Uran Ferizi1, Ignacio Rossi2, Oran Kennedy2, Thorsten Kirsch2, Jenny Bencardino1, and Jose Raya1
1Department of Radiology, New York University School of Medicine, New York, NY, United States, 2Orthopaedic Surgery, New York University School of Medicine, New York, NY, United States
The development of novel treatment strategies that would prevent joint
replacement surgery at young age, as a result of PTOA, is critical. Hours after
non-contact rupture of the anterior cruciate ligament, high concentrations
of PG and type II collagen fragments are found in the synovial fluid. DTI has emerged
as an imaging biomarker that can assess both PG content and collagen
architecture with greater accuracy than T2 or Na imaging. The current interpretation of DTI measurements is that changes
in the level of proteoglycans (PG) affect the mean diffusivity (MD) index from
the DTI, while the collagen structure affects the fractional anisotropy (FA).

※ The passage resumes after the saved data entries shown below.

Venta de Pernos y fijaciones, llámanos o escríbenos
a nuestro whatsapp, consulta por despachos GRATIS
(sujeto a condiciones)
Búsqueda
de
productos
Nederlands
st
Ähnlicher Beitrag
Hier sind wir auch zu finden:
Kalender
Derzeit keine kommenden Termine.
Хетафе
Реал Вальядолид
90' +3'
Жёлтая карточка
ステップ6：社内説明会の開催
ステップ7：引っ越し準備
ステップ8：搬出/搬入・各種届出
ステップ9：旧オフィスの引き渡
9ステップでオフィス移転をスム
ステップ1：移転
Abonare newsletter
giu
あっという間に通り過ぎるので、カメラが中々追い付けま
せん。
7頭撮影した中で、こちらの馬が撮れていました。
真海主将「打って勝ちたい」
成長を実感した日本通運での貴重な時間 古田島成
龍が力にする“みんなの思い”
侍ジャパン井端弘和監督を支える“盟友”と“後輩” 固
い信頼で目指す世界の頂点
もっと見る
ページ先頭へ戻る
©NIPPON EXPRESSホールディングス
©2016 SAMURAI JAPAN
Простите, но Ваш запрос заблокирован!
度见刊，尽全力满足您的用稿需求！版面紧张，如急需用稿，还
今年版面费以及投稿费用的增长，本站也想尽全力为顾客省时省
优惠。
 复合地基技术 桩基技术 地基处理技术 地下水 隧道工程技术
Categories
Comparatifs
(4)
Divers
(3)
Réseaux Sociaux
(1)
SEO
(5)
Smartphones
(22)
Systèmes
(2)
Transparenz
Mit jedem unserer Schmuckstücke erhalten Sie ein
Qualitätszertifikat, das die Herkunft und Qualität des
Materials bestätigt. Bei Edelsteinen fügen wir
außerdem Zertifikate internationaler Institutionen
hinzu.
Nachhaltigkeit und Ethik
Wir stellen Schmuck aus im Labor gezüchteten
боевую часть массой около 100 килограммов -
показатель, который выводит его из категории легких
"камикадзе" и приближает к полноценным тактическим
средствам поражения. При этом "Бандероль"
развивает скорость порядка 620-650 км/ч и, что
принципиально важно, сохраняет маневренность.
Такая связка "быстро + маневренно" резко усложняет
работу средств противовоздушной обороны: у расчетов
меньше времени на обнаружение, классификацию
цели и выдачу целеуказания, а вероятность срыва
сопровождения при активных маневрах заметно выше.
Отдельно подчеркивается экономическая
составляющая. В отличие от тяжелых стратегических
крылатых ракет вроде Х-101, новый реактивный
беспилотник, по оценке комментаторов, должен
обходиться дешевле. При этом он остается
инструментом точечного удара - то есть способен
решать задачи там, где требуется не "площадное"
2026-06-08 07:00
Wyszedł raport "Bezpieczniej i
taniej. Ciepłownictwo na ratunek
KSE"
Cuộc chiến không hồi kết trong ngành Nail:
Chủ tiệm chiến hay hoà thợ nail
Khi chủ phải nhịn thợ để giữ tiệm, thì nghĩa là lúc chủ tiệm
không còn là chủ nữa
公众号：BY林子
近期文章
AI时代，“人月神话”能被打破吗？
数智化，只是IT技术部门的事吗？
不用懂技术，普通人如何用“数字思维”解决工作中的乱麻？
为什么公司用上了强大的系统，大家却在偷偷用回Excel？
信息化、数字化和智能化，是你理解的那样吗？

This study examines the feasibility of DTI, by using biomechanics for
simulating a controlled cartilage damage. We find that DTI metrics are sensitive to the early changes in the cartilage
as a result of injury. Specifically, the correlations of the mean diffusivity (MD) are statistically significant,
but those of fractional anisotropy (FA) are not. The additional validation with histology, as well as a clinical
scanning environment make these results important in the translation of DTI to clinical practice.